Put Fannie and Freddie to Sleep

In the beginning, Congress created Fannie and Freddie to make homes affordable to more Americans. It was a fulfillment of the American Dream, home ownership. There are renters and there are homeowners. Raise your hand if you have owned your home 100 years or longer; so basically everyone reading is a renter.

When the housing bubble took off, everyone was financing homes, and they sold the paper to the banks, Fannie, Freddie and private investors. Any bad performing loans that the banks held, have probably been turned in for foreclosure redemption. Basically the loan insurer eats the first 20 percent of the loan amount on a home (Fannie, Freddie and VA); the bank eats the second 20 percent. Looking back over time, there hasn’t been a span of time where a bank could sustain a 20 percent loss on a home loan with 20 percent down unless you go back to the Great Depression. The bank has an owner cushion of 20%, and their losses start from there, they could sustain a 40 percent drop in equity without sustaining a loss.

But about the year, 2000 everyone was writing zero down “no doc” loans. The two GSE’s, Fannie and Freddie packaged up the paper and sold it to anyone. They made gobs of money and then things started to go south.

Once the bubble burst, you have millions of home owners in homes with no money down and they are upside down on their loan. Fannie, Freddie and the VA are left holding the bag. They guaranteed the loans. Congress realizes that they need to bail out Fannie and Freddie to keep the housing market from collapsing. If it collapsed, the losses would be catastrophic. But if they can keep people in the homes and make payments of some sort, the game can go on. The other thing they needed to do was find a source of low interest rate financing to entice people to buy the homes that they have already guaranteed. The Federal Reserve did that by dropping interest rates to unheard of levels. Notice Fannie and Freddie didn’t drop the prices of the homes they held by much, but they did reduce the qualifying requirements for the loan - - nothing down, but take the original note with very little discount. Second, release the homes very slowly. Fannie and Freddie own these homes at full list bubble prices.

The government guaranteed these GSE’s and assumes all losses. Ask yourself one question. Has the mission statement of Fannie and Freddie changed? Is it to make homes more affordable to our children? Or to cut the losses of these GSEs? Fannie and Freddie have nothing to lose by selling a home to just about anyone with nothing down. A vacant home is on the books as a loss, a signed contract is a performing loan. The problem here, the new owner may make one payment and ride free for two years. As far as Fannie and Freddie are concerned, that’s a good thing; the house is occupied and less liable to be stripped out. Talk about job security, inefficiency keeps the ball rolling.

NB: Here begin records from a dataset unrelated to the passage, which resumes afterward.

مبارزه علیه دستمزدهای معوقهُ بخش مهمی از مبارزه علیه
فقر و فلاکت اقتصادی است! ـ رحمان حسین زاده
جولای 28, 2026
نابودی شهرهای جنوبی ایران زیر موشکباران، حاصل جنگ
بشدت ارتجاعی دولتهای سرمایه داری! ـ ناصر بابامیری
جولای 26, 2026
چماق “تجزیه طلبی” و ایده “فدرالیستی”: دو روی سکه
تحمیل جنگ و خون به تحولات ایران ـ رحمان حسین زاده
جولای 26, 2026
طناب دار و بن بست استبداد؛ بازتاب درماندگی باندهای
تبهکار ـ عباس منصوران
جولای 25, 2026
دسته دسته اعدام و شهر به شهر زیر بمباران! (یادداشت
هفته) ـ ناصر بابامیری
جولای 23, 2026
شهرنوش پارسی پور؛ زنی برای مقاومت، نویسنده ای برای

The issue here isn’t banks, it is Fannie and Freddie, these two programs are a dis-service to the community. They need to be stopped in their tracks and the homes put on the market, what ever the price. We need to sell homes with 20% down payments. Fannie and Freddie are circumventing this common sense rule. What they are doing should be against the law and it isn’t. The banks can’t do it so why should the GSE’s under government management.

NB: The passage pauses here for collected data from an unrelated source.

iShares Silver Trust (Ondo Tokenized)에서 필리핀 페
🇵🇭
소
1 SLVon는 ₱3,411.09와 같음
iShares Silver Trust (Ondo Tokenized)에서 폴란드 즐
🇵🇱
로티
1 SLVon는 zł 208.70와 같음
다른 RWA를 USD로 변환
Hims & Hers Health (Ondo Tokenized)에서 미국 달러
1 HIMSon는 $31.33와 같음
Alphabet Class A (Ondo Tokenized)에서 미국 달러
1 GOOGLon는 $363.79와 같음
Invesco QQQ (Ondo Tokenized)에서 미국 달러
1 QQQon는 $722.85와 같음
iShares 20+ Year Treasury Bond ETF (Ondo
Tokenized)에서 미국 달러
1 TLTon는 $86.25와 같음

It’s a little like when my dog was terminally ill, I was doing everything for him, because he was my best friend, and then I realized, I wasn’t really doing him a favor by extending his suffering, I was just satisfying my needs for his companionship. I had to make a hard decision, and it was something I still shed a tear over when I think back about it.

Reality is right around the corner (of course if you are dealing with deck chairs, it's a lifeboat away). Not sure how this will turn out, but it is obvious, the decisions that have to be made are not being made. Can we trust the political judgment of our government and Congress? I think not. But if we terminate those two (failed) GSE's, pricing reality may emerge in the real estate market. The real irritating thing, is that we know that just isn't going to happen!